Ten million trees were damaged by hurricane Lothar. Many have still to be removed

(Keystone)

One year after the "storm of the century", Lothar, the government says efforts to clear damaged forests have been progressing well and that the slump in timber prices had not been as serious as expected.

At a press conference in Bern on Thursday, the federal environment agency said that the clearing of the forests was already very far advanced.

Lothar ravaged Switzerland on December 26, 1999, felling more than 10 million trees over a surface area of 46,000 hectares. The destruction is the worst ever recorded in Swiss forests, and represents the average wood harvest over three years.

The government estimates the damage to the forests at between SFr750 and 800 million. However, the total cost of the storm, including destruction to buildings and other structures, is put at SFr1.74 billion.

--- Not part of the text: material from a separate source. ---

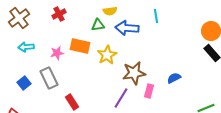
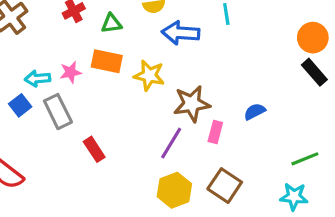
green triangle: (98, 25) -> (111, 23), moved
cyan arrow: (26, 47) -> (37, 79), moved
yellow star: (107, 55) -> (149, 75), turned -30
blue square: (24, 83) -> (20, 105), moved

Switzerland's federal forestry director, Werner Schärer, said good progress had been made in getting the forests back in shape. "Of the 12.5 million cubic metres of timber that fell, eight million have already been cleared away," he said.

Another 2.5 million cubic metres of wood will be left to rot on the forest floor, while the rest will be cleared away this winter.

The forestry authorities added that although the price of wood had dropped by 30 per cent in the wake of the storm, it had remained stable after that. They said there were now signs that prices were beginning to rise again.

The authorities emphasised that despite the devastation caused by Lothar, it offered them a chance to learn important lessons about protecting people and forests, in order to be better prepared for Switzerland's next big storm.